Jack Dorsey's mobile payments company Square unveils new checkout features
Square CEO Jack Dorsey on Saturday cryptically posted a photo on Twitter of a square plate with apples on it.
He was not referring to Apple retail stores selling Square's mobile payments readers.
Dorsey on Monday unveiled a new checkout feature for the iPad that helps merchants stay in touch with customers, broadcast deals and track sales and the buying patterns of their customers (something that only big retailers used to be able to do).
Dorsey also showed off the Card Case, shoppers' equivalent of a mobile wallet.

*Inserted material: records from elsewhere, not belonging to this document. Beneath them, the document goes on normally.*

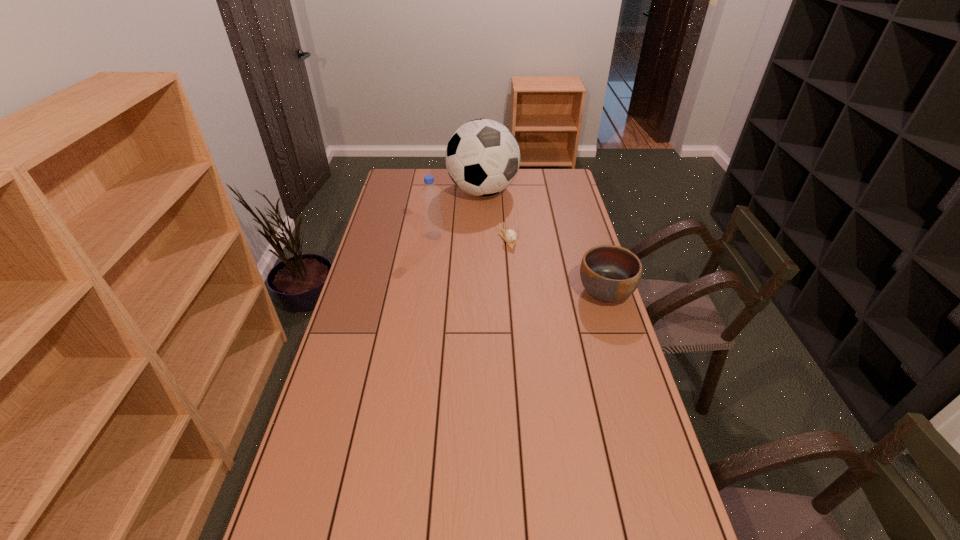 This screenshot has width=960, height=540. Find the location of `vacant space at the far left corner of the desktop`. vacant space at the far left corner of the desktop is located at coordinates click(390, 190).

Identify the location of vacant space at the near left corner. Image resolution: width=960 pixels, height=540 pixels. (346, 526).

Where is `vacant area between the nearest object and the third shortest object`? vacant area between the nearest object and the third shortest object is located at coordinates (519, 264).

This screenshot has height=540, width=960. Find the location of `free point between the soccer ball and the third tallest object`. free point between the soccer ball and the third tallest object is located at coordinates (544, 241).

I want to click on blank region between the soccer ball and the second tallest object, so click(x=458, y=213).

Where is `unoccupied area between the tallest object and the escargot`? unoccupied area between the tallest object and the escargot is located at coordinates (495, 215).

Identify the location of vacant area between the escargot and the rightmost object. (557, 266).

The width and height of the screenshot is (960, 540). Identify the location of vacant area that lies between the third shortest object and the rightmost object. (519, 264).

This screenshot has width=960, height=540. Identify the location of free spot between the shortest object and the farthest object. (495, 215).

Where is `free space between the bottle and the tallest object`? free space between the bottle and the tallest object is located at coordinates (458, 213).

Rather than having to whip out a credit card for every purchase at their favorite haunts, shoppers can buy a cappuccino as easily as they would a song on iTunes by opening a digital tab and paying with just their names. Shoppers can also view menus and track and store digital receipts.
The new app is now available from 50 merchants including flower shops and bakeries in Los Angeles, San Francisco, New York, Washington and Dorsey's hometown of St. Louis.
Square is one of a growing number of companies looking to turn smart phones into digital wallets. It aims to turn cash registers and credit card terminals into "relics of an expensive, complicated and impersonal commercial transaction system," Dorsey said.
Dorsey showed off the new features by beaming a live stream of a news conference at his company's San Francisco headquarters to TechCrunch Disrupt in New York. And disrupt is what he is trying to do.
He's taking on mobile payment systems from Apple, Google, PayPal and others, and at companies such as Foursquare, that help merchants track who their customers are and reward them for their loyalty. And Square is getting noticed: Visa invested an undisclosed amount in the company last month.
Even though Square boasted some big numbers (it has shipped 500,000 Square card readers, tallied 1 million transactions in May and is now ringing up $3 million in mobile payments a day), it is by no means a household name. Few shoppers have even heard of the service.